Chapter 2 Quiz
The Machine Learning Workflow
Test your understanding of the ML lifecycle, problem framing, data leakage, baselines, and evaluation. Answers are in Appendix B.
Question 1
Which of the following best describes why problem framing is considered the most important step in the ML workflow?
(a) It determines which algorithm to use, and algorithm choice is the primary driver of model performance.
(b) It defines what the model predicts, how success is measured, and what action is taken — errors at this stage invalidate everything downstream.
(c) It is the most time-consuming step, so getting it right saves the most calendar time.
(d) It is the step where most data leakage is introduced, so getting it right prevents leakage.
Question 2
A model predicts customer churn with 94% accuracy on a dataset where 6% of customers churn. What can you conclude?
(a) The model is performing well — 94% accuracy is high.

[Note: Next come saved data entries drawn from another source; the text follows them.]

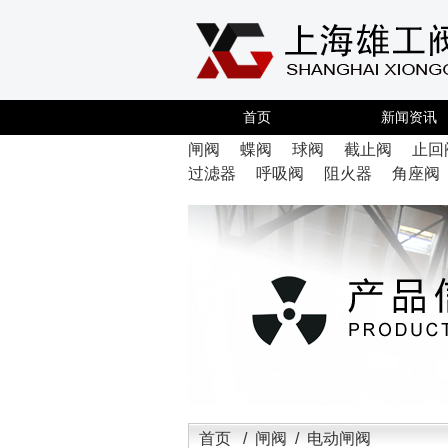
首页
新闻资讯
闸阀
蝶阀
球阀
截止阀
止回
过滤器
呼吸阀
阻火器
角座阀
首页
/
闸阀
/ 电动闸阀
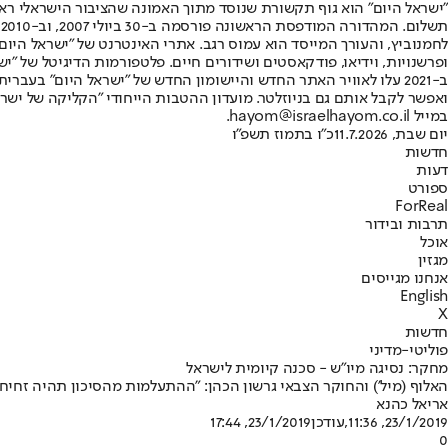
"ישראל היום" הוא גוף תקשורת שנוסד מתוך האמונה שהציבור הישראלי ראוי 
ת
ופרשנויות, וידיאו, פודקאסטים ושידורים חיים. פלטפורמות הדיגיטל של "ישרא
ב-2021 עלו לאוויר האתר החדש והיישומון החדש של "ישראל היום" בע
ואפשר לקבל אותם גם בניוזלטר. מועדון ההטבות הייחודי "הקליקה של ישרא
במייל hayom@israelhayom.co.il.
יום שבת, 11.7.2026
כ"ו בתמוז תשפ"ו
חדשות
דעות
ספורט
ForReal
תרבות ובידור
אוכל
מגזין
אנחנו מגייסים
English
X
חדשות
פוליטי-מדיני
מחקר: נסיגה מיו"ש - סכנה קיומית לישראל
האלוף (מיל') והחוקר הצבאי גרשון הכהן: "ההתעלמות מהסיכון תהיה זחיחו
אריאל כהנא
23/1/2019, 11:36
,עודכן
23/1/2019, 17:44
0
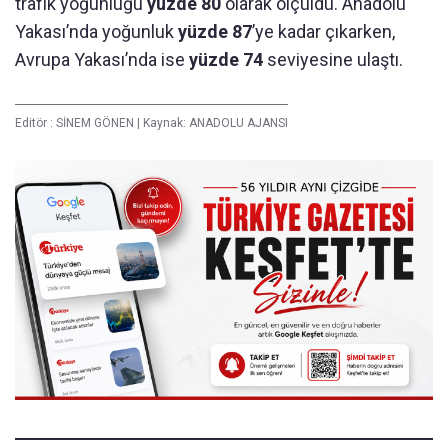
trafik yoğunluğu
yüzde 80
olarak ölçüldü. Anadolu
Yakası’nda yoğunluk
yüzde 87
’ye kadar çıkarken,
Avrupa Yakası’nda ise
yüzde 74
seviyesine ulaştı.
Editör :
SİNEM GÖNEN
|
Kaynak: ANADOLU AJANSI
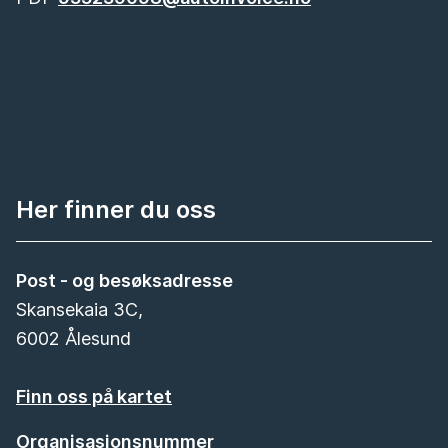
Her finner du oss
Post - og besøksadresse
Skansekaia 3C,
6002 Ålesund
Finn oss på kartet
Organisasjonsnummer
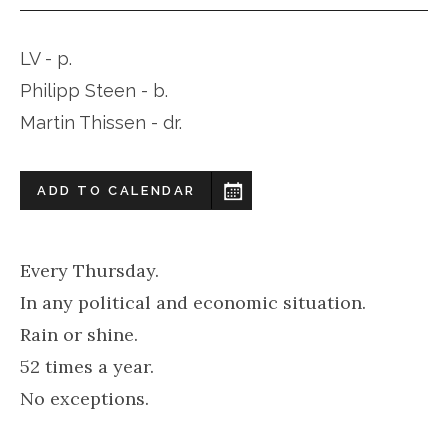
LV - p.
Philipp Steen - b.
Martin Thissen - dr.
ADD TO CALENDAR
Every Thursday.
In any political and economic situation.
Rain or shine.
52 times a year.
No exceptions.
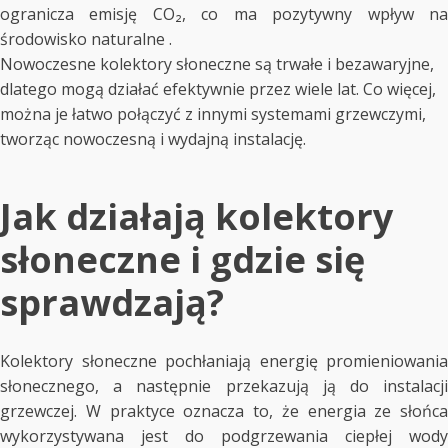
ogranicza emisję CO₂, co ma pozytywny wpływ na
środowisko naturalne .
Nowoczesne kolektory słoneczne są trwałe i bezawaryjne,
dlatego mogą działać efektywnie przez wiele lat. Co więcej,
można je łatwo połączyć z innymi systemami grzewczymi,
tworząc nowoczesną i wydajną instalację.
Jak działają kolektory
słoneczne i gdzie się
sprawdzają?
Kolektory słoneczne pochłaniają energię promieniowania
słonecznego, a następnie przekazują ją do instalacji
grzewczej. W praktyce oznacza to, że energia ze słońca
wykorzystywana jest do podgrzewania ciepłej wody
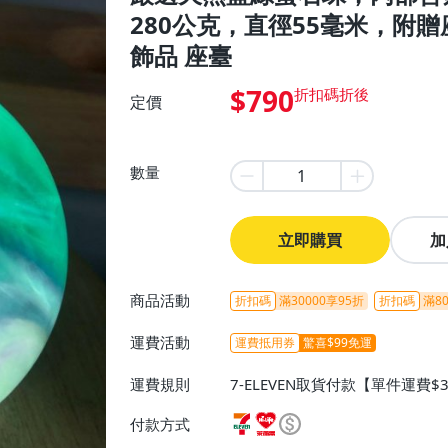
280公克，直徑55毫米，附贈
飾品 座臺
$790
定價
數量
立即購買
加
商品活動
折扣碼
滿30000享95折
折扣碼
滿80
運費活動
運費抵用券
驚喜$99免運
運費規則
7-ELEVEN取貨付款【單件運費$
ELEVEN取貨不付款【免運費】
付款方式
或消費滿$1298免運費】、宅配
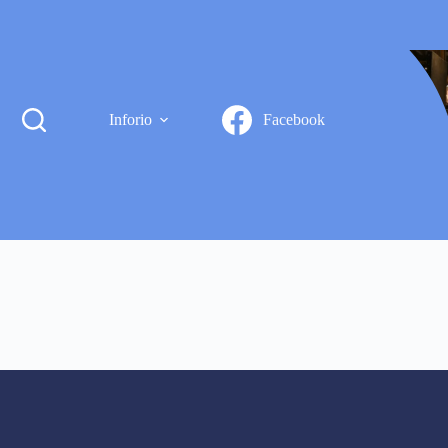
Inforio
Facebook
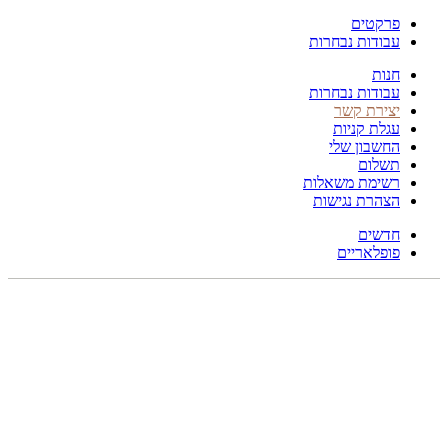
פרקטים
עבודות נבחרות
חנות
עבודות נבחרות
יצירת קשר
עגלת קניות
החשבון שלי
תשלום
רשימת משאלות
הצהרת נגישות
חדשים
פופלאריים
תפריט
הכל
מוצרים
מוסתרים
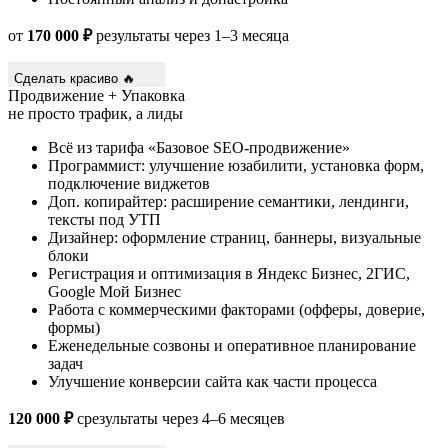
от
170 000 ₽
результаты через 1–3 месяца
Сделать красиво 🔥
Продвижение + Упаковка
не просто трафик, а лиды
Всё из тарифа «Базовое SEO-продвижение»
Программист: улучшение юзабилити, установка форм,
подключение виджетов
Доп. копирайтер: расширение семантики, лендинги,
тексты под УТП
Дизайнер: оформление страниц, баннеры, визуальные
блоки
Регистрация и оптимизация в Яндекс Бизнес, 2ГИС,
Google Мой Бизнес
Работа с коммерческими факторами (офферы, доверие,
формы)
Еженедельные созвоны и оперативное планирование
задач
Улучшение конверсии сайта как части процесса
120 000 ₽
срезультаты через 4–6 месяцев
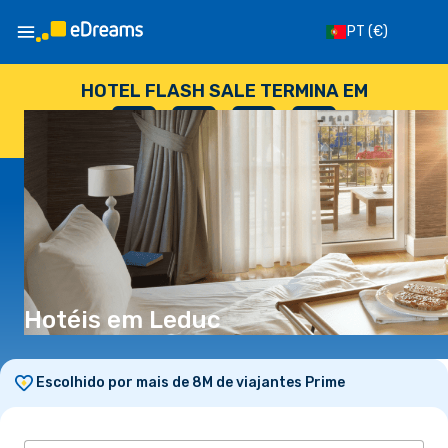
PT
(€)
HOTEL FLASH SALE TERMINA EM
--
:
--
:
--
:
--
DIAS
HORAS
MINUTOS
SEGUNDOS
Hotéis em Leduc
Escolhido por mais de 8M de viajantes Prime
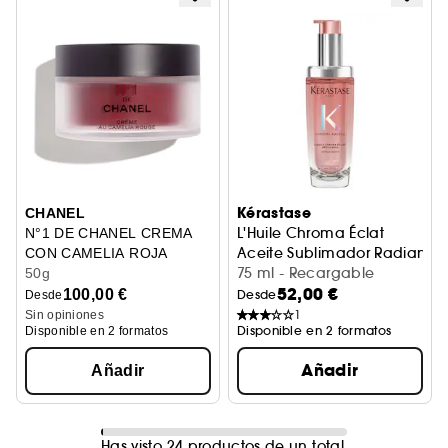
Kérastase
CHANEL
L'Huile Chroma Éclat
N°1 DE CHANEL CREMA
Aceite Sublimador Radiante
CON CAMELIA ROJA
75 ml - Recargable
Rellena – Alisa – Protege
50g
52,00 €
100,00 €
Desde
Desde
1
Sin opiniones
Disponible en 2 formatos
Disponible en 2 formatos
Añadir
Añadir
Has visto 24 productos de un total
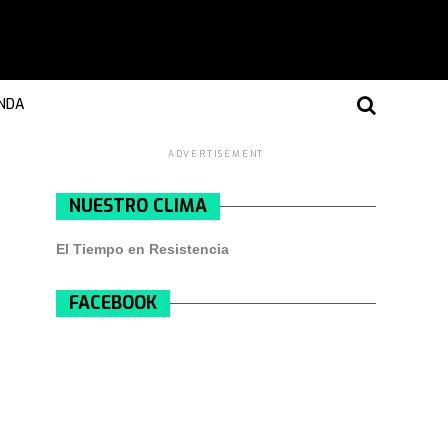
NDA
ADVERTISEMENT
NUESTRO CLIMA
El Tiempo en Resistencia
FACEBOOK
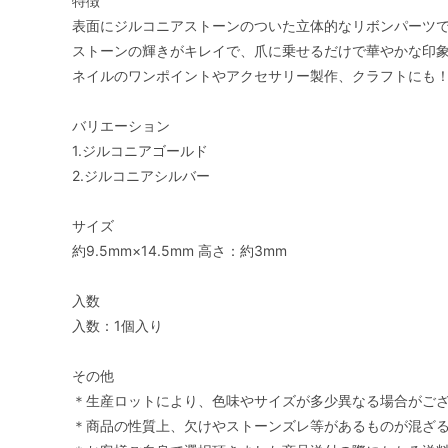
特徴
表面にジルコニアストーンのついた立体的なリボンパーツ
ストーンの輝きがキレイで、爪に乗せるだけで華やかな印象
ネイルのワンポイントやアクセサリー製作、クラフトにも
バリエーション
1.ジルコニアゴールド
2.ジルコニアシルバー
サイズ
約9.5mm×14.5mm 高さ：約3mm
入数
入数：1個入り
その他
＊生産ロットにより、色味やサイズが多少異なる場合がご
＊商品の性質上、欠けやストーンズレ等があるものが混ざ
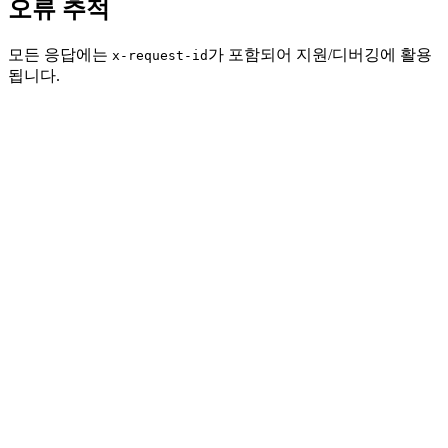
오류 추적
모든 응답에는
가 포함되어 지원/디버깅에 활용
x-request-id
됩니다.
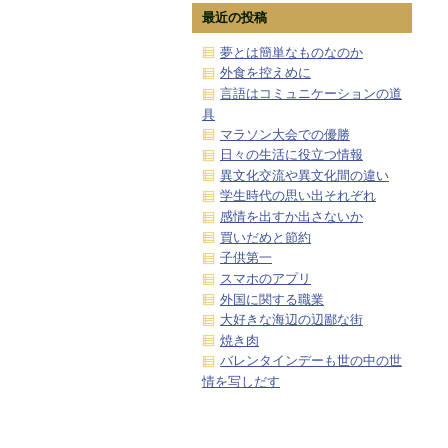
最近の投稿
夢とは簡単なものなのか
外食を控えめに
言語はコミュニケーションの道
具
マラソン大会での優勝
日々の生活に役立つ情報
異文化交流や異文化間の違い
学生時代の思い出それぞれ
感情を出すか出さないか
買いだめと節約
子供第一
スマホのアプリ
外国に関する職業
大好きな海辺の辺鄙な街
焼き肉
バレンタインデーも世の中の世
情を写しだす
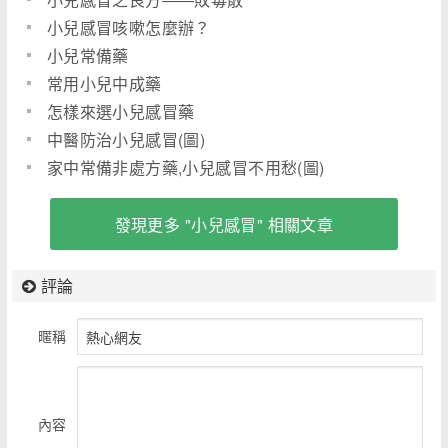
小兒感冒咳嗽怎麼辦？
小兒常備藥
常用小兒中成藥
怎樣來選小兒感冒藥
中醫防治小兒感冒(圖)
家中常備非處方藥,小兒感冒不用愁(圖)
發現更多 "小兒感冒" 相關文章
評論
暱稱
內容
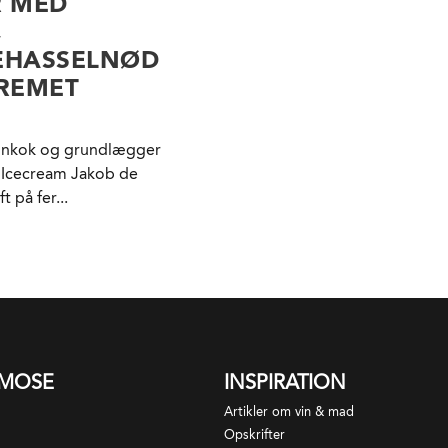
R MED
,
EHASSELNØD
REMET
elinkok og grundlægger
 Icecream Jakob de
 på fer...
SMOSE
INSPIRATION
Artikler om vin & mad
Opskrifter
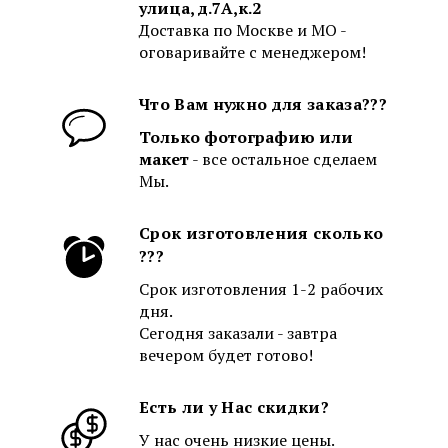
улица, д.7А,к.2
Доставка по Москве и МО -
оговаривайте с менеджером!
Что Вам нужно для заказа???
Только фотографию или
макет
- все остальное сделаем
Мы.
Срок изготовления сколько
???
Срок изготовления 1-2 рабочих
дня.
Сегодня заказали - завтра
вечером будет готово!
Есть ли у Нас скидки?
У нас очень низкие цены.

(b) You cannot conclude anything from accuracy alone; a model that predicts "no churn" for everyone would achieve 94% accuracy.
(c) The model is definitely overfitting because the accuracy is close to 100%.
(d) The model needs more training data to improve beyond 94%.
Question 3
What is a "stupid baseline" and why is it useful?
(a) A model that intentionally predicts the wrong class, used to measure the worst-case scenario.
(b) A trivially simple model (e.g., predict majority class) that sets the minimum performance floor any useful model must beat.
(c) A model trained on a random subset of features, used to estimate feature importance.
(d) A model trained on the test set, used to establish the upper bound on performance.
Question 4
You are building a churn prediction model. Which of the following features would constitute target leakage?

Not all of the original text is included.